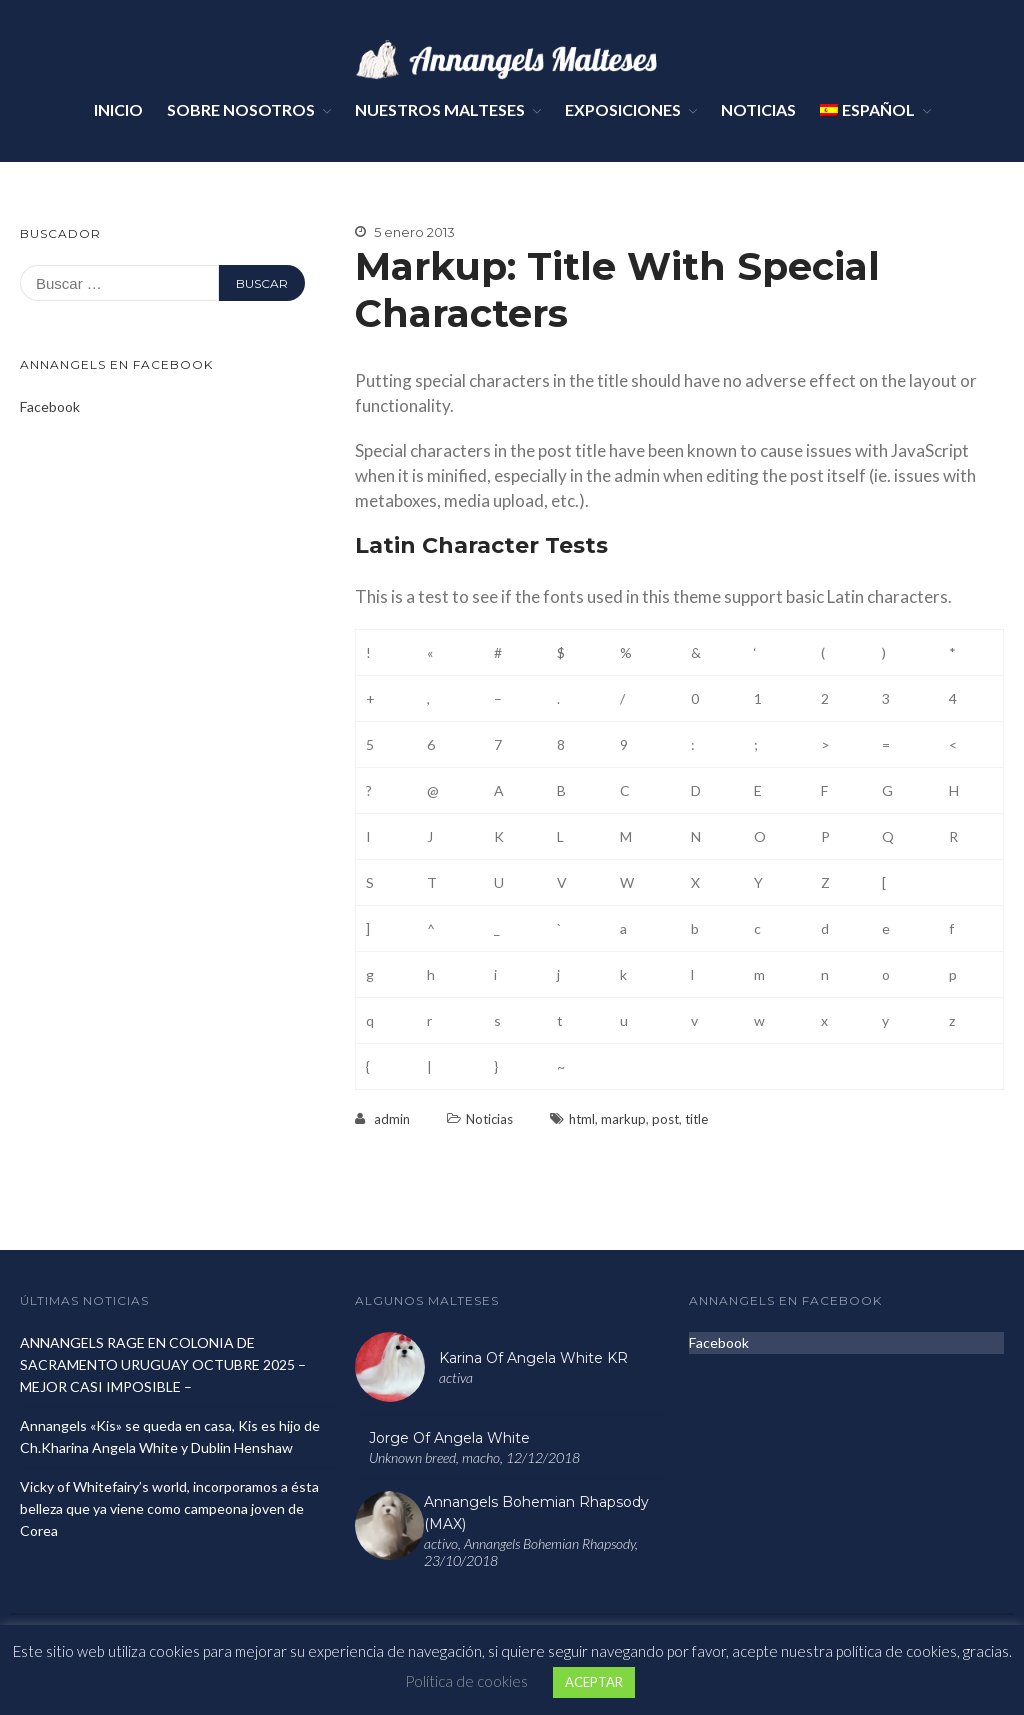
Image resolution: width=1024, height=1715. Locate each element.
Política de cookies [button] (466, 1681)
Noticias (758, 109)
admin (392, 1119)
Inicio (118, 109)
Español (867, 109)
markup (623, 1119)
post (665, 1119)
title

_WHAT NEEDS TO BE DONE_: Output everything in the records exactly, leaving pictures out.

_ANSWER TO THIS TASK_:
Image resolution: width=1024, height=1715. Locate each element.
Política de cookies [button] (466, 1681)
Noticias (758, 109)
admin (392, 1119)
Inicio (118, 109)
Español (867, 109)
markup (623, 1119)
post (665, 1119)
title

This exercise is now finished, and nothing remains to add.